Saturday, October 6, 2012

The Long Haul


           As I walk along the sidewalk, a phrase comes to mind.  I consider it, repeat it, turn it back and forth, say it out loud (something I’m doing more and more of and which can worry passersby).  I suddenly realize that it could go with a poem that I was working on five years ago and eventually abandoned.  I had liked the poem, but it had never quite worked.  This phrase could be the solution, or at least a way towards a solution.  When I get home, I find the old file and start revising the section of poem where the phrase might fit.  It becomes better, much better, but it still isn’t right.  And then, perhaps because I’ve been writing a lot of fiction this summer, I realize the poem isn’t a poem, but a piece of short fiction.  Or – to not even bother with these distinctions – the piece doesn’t need line breaks and stanzas, but paragraph breaks and looser sentences.  When I make these changes, it comes together.
            If someone should ask one day, “How long did it take you to write that?” what should I answer?  Several afternoons?  A couple of weeks?  That’s how much actual time I spent, but those afternoons were separated by years.
            I’m often asked for advice about writing, and the main piece I have, perhaps the only one, is:  be in it for the long haul.  Not because it takes years to achieve success or recognition, but because it can take years to finish even some small works.
            In a preface to Six Degrees of Separation, John Guare explains how he read about one of the play’s key events in a newspaper, but he didn’t write about it, or even think about it explicitly, for six years.  He also mentions writing another play, but not having a beginning for it.  Then, in his notebooks, he found material that he had written two years earlier that fit perfectly.
            Or to offer a different example, Neil Gaiman has talked about how he had the idea for The Graveyard Book, started to write it, and realized that he wasn’t good enough to do it (or didn’t think he was).  So, he put the idea aside and developed his skills.  Twenty years later, he tried again, and discovered that he could write the book in a way that satisfied him.
            Some might find this discouraging.  I find it reassuring.  Writing is something that – at least theoretically – you can get better at as you get older.  Our physical skills decline much faster than our mental ones.  I have long past the point where I can improve at basketball, soccer, or swimming, but I think my writing is getting better.  Cervantes published the first part of Don Quixote when he was 57, and then, he is believed to have hit his “creative stride” at 65.  Saul Bellow, John Updike, Adrienne Rich, all continued to do important work until they died
            Some consider writing an act of faith.  I consider it an act of optimism.  My advice?  The usual.  Go home and write.  For years.  Hopefully the rest of your life.

1 comment:

  1. "In 1959 he writes Goodbye, Columbus and it's a masterpiece, magnificent.
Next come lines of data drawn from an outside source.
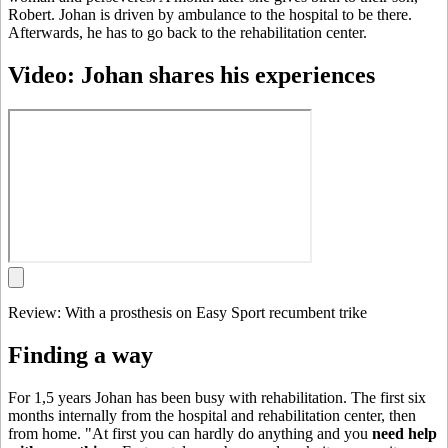
Robert. Johan is driven by ambulance to the hospital to be there.
Afterwards, he has to go back to the rehabilitation center.
Video: Johan shares his experiences
Review: With a prosthesis on Easy Sport recumbent trike
Finding a way
For 1,5 years Johan has been busy with rehabilitation. The first six
months internally from the hospital and rehabilitation center, then
from home. "At first you can hardly do anything and you
need help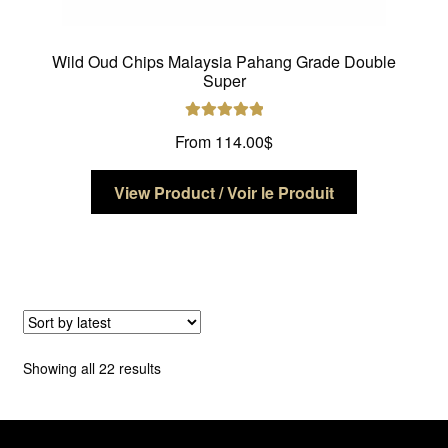
Wild Oud Chips Malaysia Pahang Grade Double
Super
Rated
5.00
From
114.00
$
out of 5
This
View Product / Voir le Produit
product
has
multiple
variants.
The
options
may
Sorted
Showing all 22 results
be
by
chosen
latest
on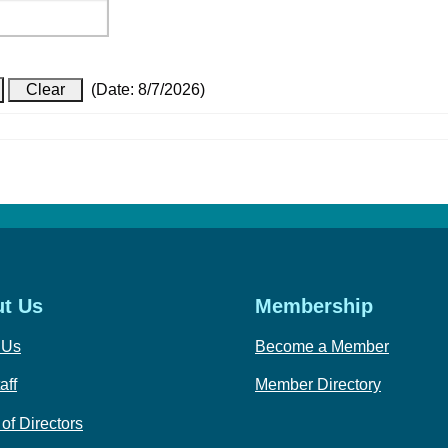
(
Date
:
8/7/2026
)
t Us
Membership
 Us
Become a Member
aff
Member Directory
of Directors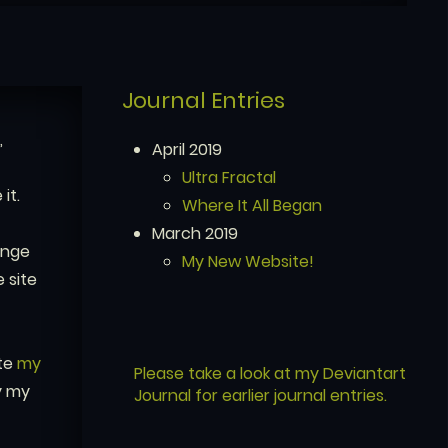
Journal Entries
,
April 2019
Ultra Fractal
it.
Where It All Began
March 2019
enge
My New Website!
 site
ate
my
Please take a look at my Deviantart
y my
Journal for earlier journal entries.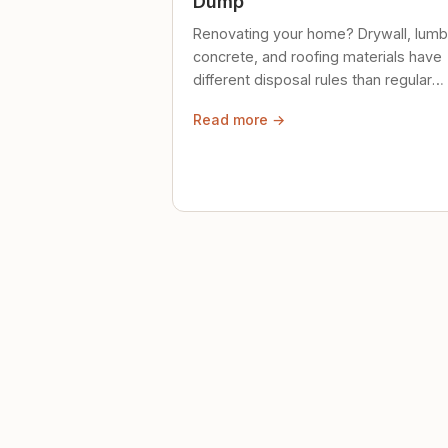
Dump
Renovating your home? Drywall, lumb
concrete, and roofing materials have
different disposal rules than regular
trash. Here's what to know.
Read more →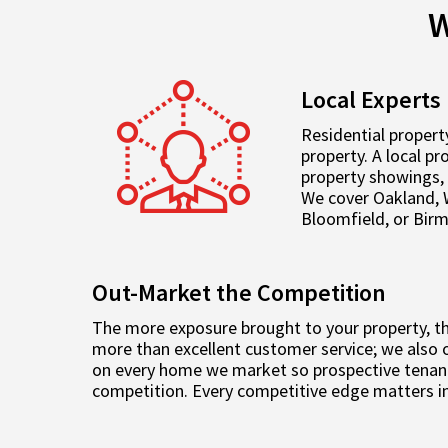
W
Local Experts
Residential propert
property. A local p
property showings, 
We cover Oakland, 
Bloomfield, or Bir
Out-Market the Competition
The more exposure brought to your property, the
more than excellent customer service; we also o
on every home we market so prospective tenant
competition. Every competitive edge matters in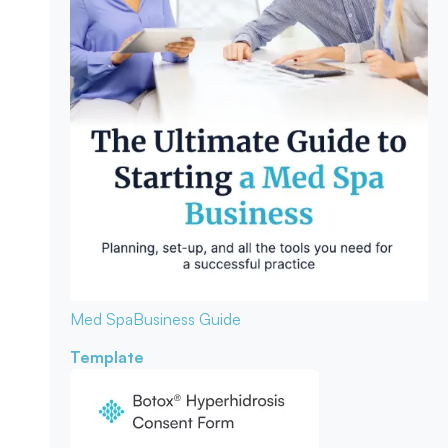
Med Spa
Business Guide
Template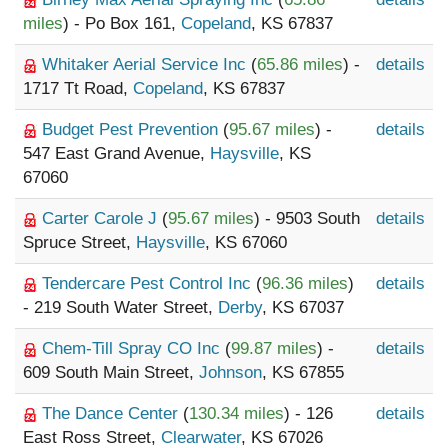
miles
) - Po Box 161,
Copeland
, KS 67837
Whitaker Aerial Service Inc
(
65.86 miles
) -
details
1717 Tt Road,
Copeland
, KS 67837
Budget Pest Prevention
(
95.67 miles
) -
details
547 East Grand Avenue,
Haysville
, KS
67060
Carter Carole J
(
95.67 miles
) - 9503 South
details
Spruce Street,
Haysville
, KS 67060
Tendercare Pest Control Inc
(
96.36 miles
)
details
- 219 South Water Street,
Derby
, KS 67037
Chem-Till Spray CO Inc
(
99.87 miles
) -
details
609 South Main Street,
Johnson
, KS 67855
The Dance Center
(
130.34 miles
) - 126
details
East Ross Street,
Clearwater
, KS 67026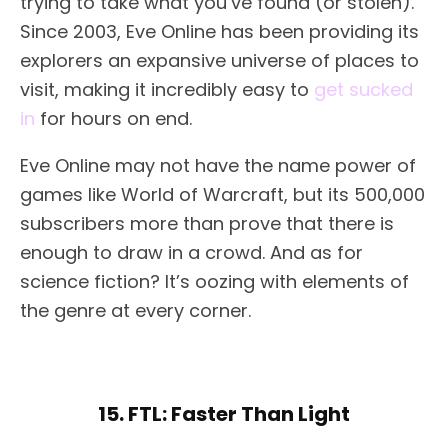
trying to take what you’ve found (or stolen).
Since 2003, Eve Online has been providing its
explorers an expansive universe of places to
visit, making it incredibly easy to
get sucked
in
for hours on end.
Eve Online may not have the name power of
games like World of Warcraft, but its 500,000
subscribers more than prove that there is
enough to draw in a crowd. And as for
science fiction? It’s oozing with elements of
the genre at every corner.
15. FTL: Faster Than Light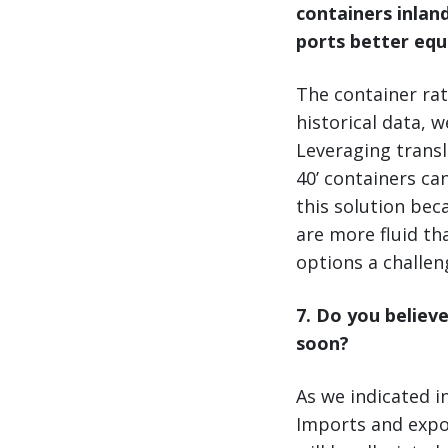
containers inlan
ports better equ
The container rat
historical data, 
Leveraging transl
40’ containers ca
this solution bec
are more fluid t
options a challen
7. Do you believe
soon?
As we indicated in
Imports and export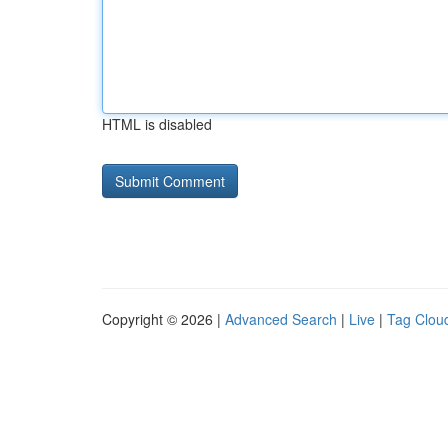
HTML is disabled
Copyright © 2026 |
Advanced Search
|
Live
|
Tag Clou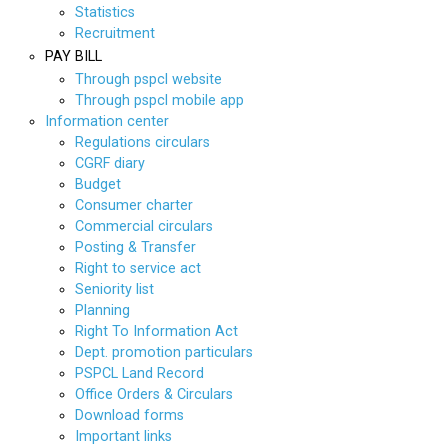
Statistics
Recruitment
PAY BILL
Through pspcl website
Through pspcl mobile app
Information center
Regulations circulars
CGRF diary
Budget
Consumer charter
Commercial circulars
Posting & Transfer
Right to service act
Seniority list
Planning
Right To Information Act
Dept. promotion particulars
PSPCL Land Record
Office Orders & Circulars
Download forms
Important links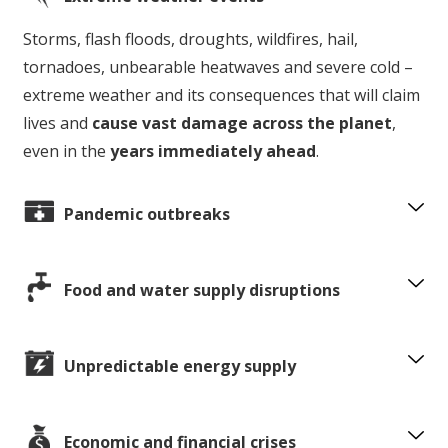
Storms, flash floods, droughts, wildfires, hail,
tornadoes, unbearable heatwaves and severe cold –
extreme weather and its consequences that will claim
lives and
cause vast damage across the planet
,
even in the
years immediately ahead
.
Pandemic outbreaks
Food and water supply disruptions
Unpredictable energy supply
Economic and financial crises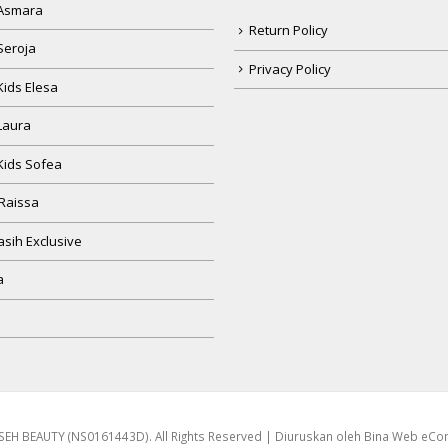
Seroja
Privacy Policy
Kids Elesa
Laura
Kids Sofea
Raissa
sih Exclusive
a
EH BEAUTY (NS0161443D). All Rights Reserved | Diuruskan oleh
Bina Web eC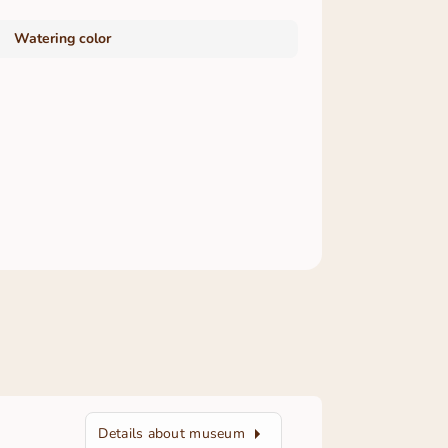
Watering color
Details about museum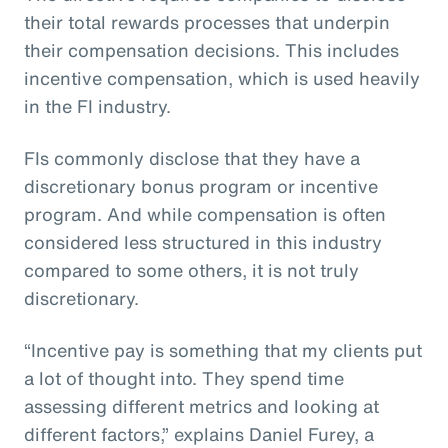
their total rewards processes that underpin
their compensation decisions. This includes
incentive compensation, which is used heavily
in the FI industry.
FIs commonly disclose that they have a
discretionary bonus program or incentive
program. And while compensation is often
considered less structured in this industry
compared to some others, it is not truly
discretionary.
“Incentive pay is something that my clients put
a lot of thought into. They spend time
assessing different metrics and looking at
different factors,” explains Daniel Furey, a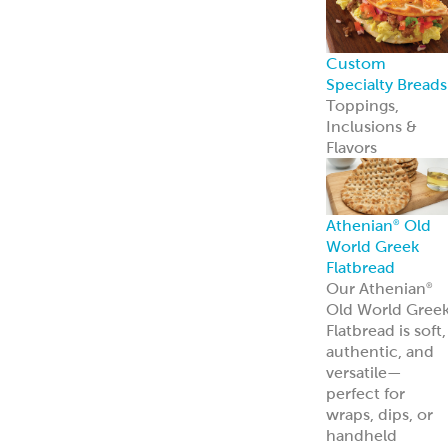
Custom
Specialty Breads
Toppings,
Inclusions &
Flavors
Athenian
Old
®
World Greek
Flatbread
Our Athenian
®
Old World Gree
Flatbread is soft,
authentic, and
versatile—
perfect for
wraps, dips, or
handheld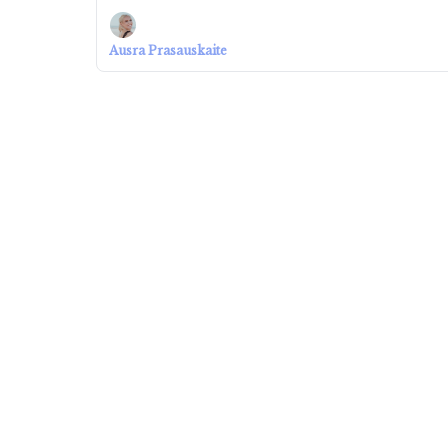
Ausra Prasauskaite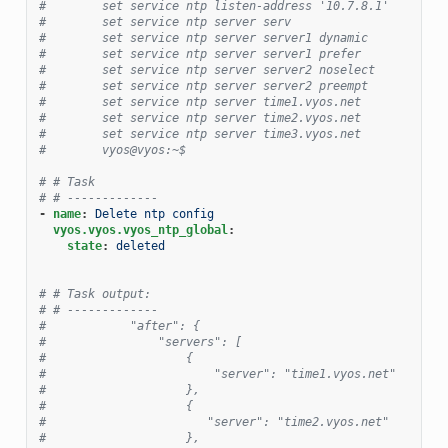
#        set service ntp listen-address '10.7.8.1'
#        set service ntp server serv
#        set service ntp server server1 dynamic
#        set service ntp server server1 prefer
#        set service ntp server server2 noselect
#        set service ntp server server2 preempt
#        set service ntp server time1.vyos.net
#        set service ntp server time2.vyos.net
#        set service ntp server time3.vyos.net
#        vyos@vyos:~$
# # Task
# # -------------
-
name
:
Delete ntp config
vyos.vyos.vyos_ntp_global
:
state
:
deleted
# # Task output:
# # -------------
#            "after": {
#                "servers": [
#                    {
#                        "server": "time1.vyos.net"
#                    },
#                    {
#                       "server": "time2.vyos.net"
#                    },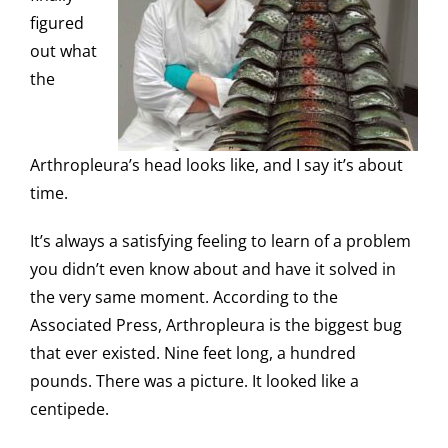
figured
out what
the
Arthropleura’s head looks like, and I say it’s about
time.
It’s always a satisfying feeling to learn of a problem
you didn’t even know about and have it solved in
the very same moment. According to the
Associated Press, Arthropleura is the biggest bug
that ever existed. Nine feet long, a hundred
pounds. There was a picture. It looked like a
centipede.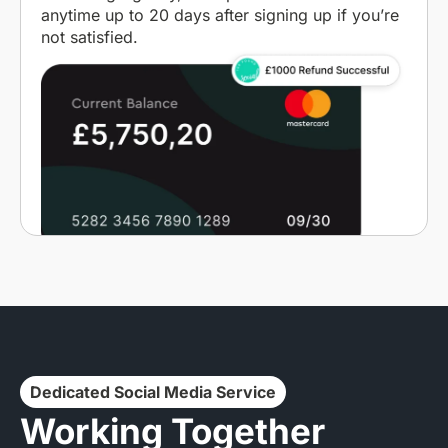
anytime up to 20 days after signing up if you’re
not satisfied.
Dedicated Social Media Service
Working Together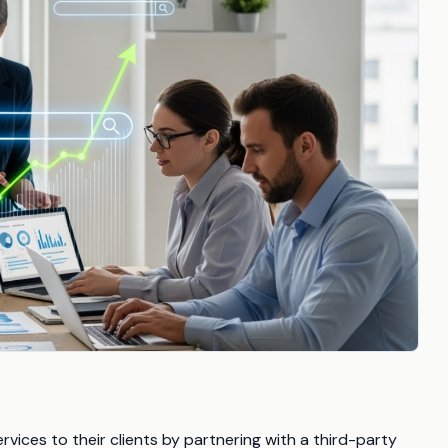
rvices to their clients by partnering with a third-party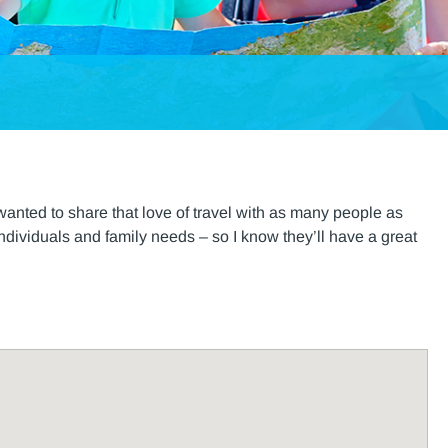
anted to share that love of travel with as many people as
r individuals and family needs – so I know they’ll have a great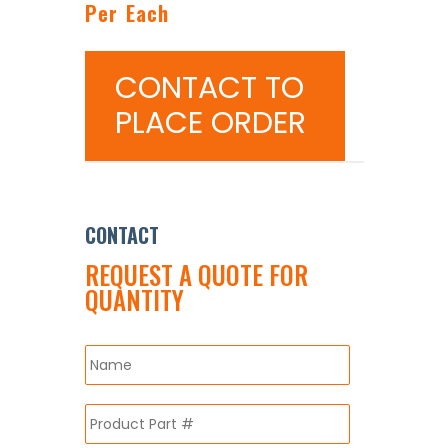
Per Each
CONTACT TO
PLACE ORDER
CONTACT
REQUEST A QUOTE FOR
QUANTITY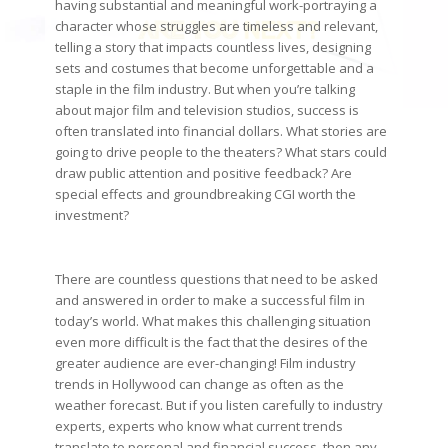
having substantial and meaningful work-portraying a
character whose struggles are timeless and relevant,
telling a story that impacts countless lives, designing
sets and costumes that become unforgettable and a
staple in the film industry. But when you’re talking
about major film and television studios, success is
often translated into financial dollars. What stories are
going to drive people to the theaters? What stars could
draw public attention and positive feedback? Are
special effects and groundbreaking CGI worth the
investment?
There are countless questions that need to be asked
and answered in order to make a successful film in
today’s world. What makes this challenging situation
even more difficult is the fact that the desires of the
greater audience are ever-changing! Film industry
trends in Hollywood can change as often as the
weather forecast. But if you listen carefully to industry
experts, experts who know what current trends
translate to personal and financial success, then any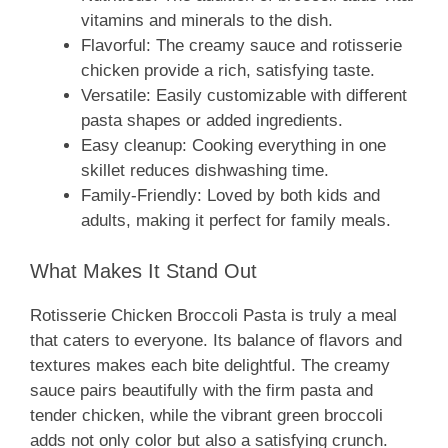
vitamins and minerals to the dish.
Flavorful: The creamy sauce and rotisserie
chicken provide a rich, satisfying taste.
Versatile: Easily customizable with different
pasta shapes or added ingredients.
Easy cleanup: Cooking everything in one
skillet reduces dishwashing time.
Family-Friendly: Loved by both kids and
adults, making it perfect for family meals.
What Makes It Stand Out
Rotisserie Chicken Broccoli Pasta is truly a meal
that caters to everyone. Its balance of flavors and
textures makes each bite delightful. The creamy
sauce pairs beautifully with the firm pasta and
tender chicken, while the vibrant green broccoli
adds not only color but also a satisfying crunch.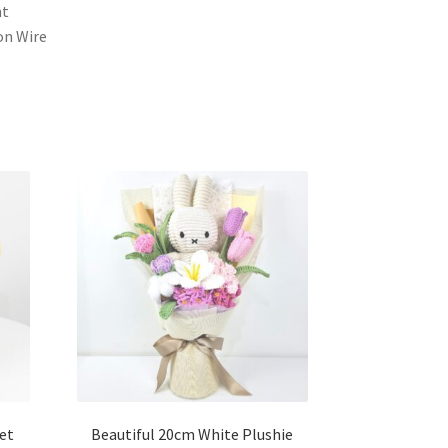
ht
ron Wire
et
Beautiful 20cm White Plushie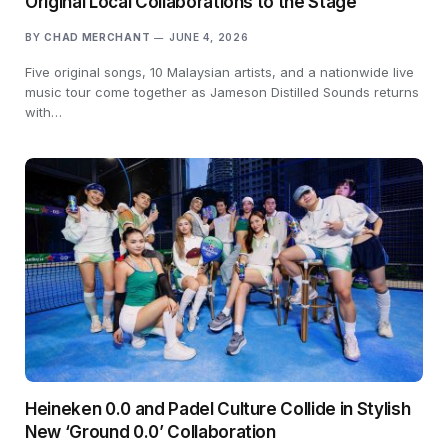
Original Local Collaborations to the Stage
BY
CHAD MERCHANT
JUNE 4, 2026
Five original songs, 10 Malaysian artists, and a nationwide live
music tour come together as Jameson Distilled Sounds returns
with…
Heineken 0.0 and Padel Culture Collide in Stylish
New ‘Ground 0.0’ Collaboration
Fifty-one years later he's 78 years old and he writes Nemesis and it is so wonderful, such a terrific novel ... Tell me one other writer who 50 years apart writes masterpieces," Gekoski said. "If you look at the trajectory of the average novel writer, there is a learning period, then a period of high achievement, then the talent runs out and in middle age they start slowly to decline. People say why aren't Martin [Amis] and Julian [Barnes] getting on the Booker prize shortlist, but that's what happens in middle age. Philip Roth, though, gets better and better in middle age. In the 1990s he was almost incapable of not writing a masterpiece – The Human Stain, The Plot Against America, I Married a Communist. He was 65-70 years old, what the hell's he doing writing that well?"